Villavicencio, Colombia — La mayor guerrilla de Colombia liberó esta semana a quienes describió como los últimos 10 soldados y policías que tenía en su poder, un gesto de buena voluntad que elogió el presidente Juan Manuel Santos pero al que consideró insuficiente para propiciar un diálogo de paz.
Los cautivos habían pasado entre 12 y 14 años en cautiverio en la selva tras de que los capturaran las Fuerzas Armadas Revolucionarias de Colombia (FARC) cuando esta fuerza rebelde izquierdista se encontraba en su apogeo militar.
Sin embargo, esta banda guerrillera, la más antigua y más poderosa de América Latina, ha sido debilitada desde entonces por las fuerzas armadas de Colombia —que tienen el respaldo de Estados Unidos— en tanto que la entrega de seis policías y cuatro soldados que efectuó el lunes puso de relieve su deseo de una solución pacífica.
Los otrora cautivos mostraron su júbilo por su liberación y agitaron las manos en señal de saludo tras su traslado en un helicóptero que prestó la fuerza aérea brasileña, al que se colocó un logo de la Cruz Roja y que los recogió de un punto secreto en la selva.

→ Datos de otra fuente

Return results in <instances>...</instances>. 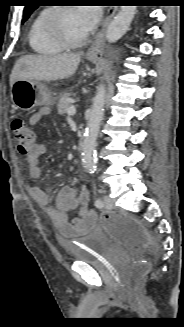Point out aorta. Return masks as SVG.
Here are the masks:
<instances>
[{
    "label": "aorta",
    "instance_id": "aorta-1",
    "mask_svg": "<svg viewBox=\"0 0 184 327\" xmlns=\"http://www.w3.org/2000/svg\"><path fill=\"white\" fill-rule=\"evenodd\" d=\"M136 11V6H121L120 11L107 28L106 39L108 42L118 41L127 32ZM105 95V87L100 85L93 98L92 110L82 147L84 168L90 172L94 171L96 167L95 147L100 123L104 116Z\"/></svg>",
    "mask_w": 184,
    "mask_h": 327
}]
</instances>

Algunos de los liberados saltaron de alegría en la pista antes de reunirse con sus familias. Las enfermeras ayudaron a algunos de ellos a caminar, mientras que otros eran acompañados por sus mascotas: un pecarí, un mono y dos aves pequeñas.“Grité, salté” al conocer la noticia de la liberación, dijo desde el aeropuerto de Villavicencio Oliva Solarte, madre del intendente de la policía Jorge Trujillo Solarte, de 41 años, capturado en julio de 1999.
El grupo rebelde, conocido como las FARC, anunció el 26 de febrero que dejaría en libertad a los 10 uniformados y que suspendía los secuestros extorsivos, práctica con la que se allega financiamiento.
El mandatario Santos describió la entrega de los uniformados como “un paso en la dirección correcta y un paso muy importante”, en tanto que señaló que es “pura especulación” que esta libertad de los uniformados constituya el augurio de conversaciones de paz.
El gobierno y las FARC fracasaron en sus anteriores dos negociaciones de paz serias que emprendieron en las últimas tres décadas.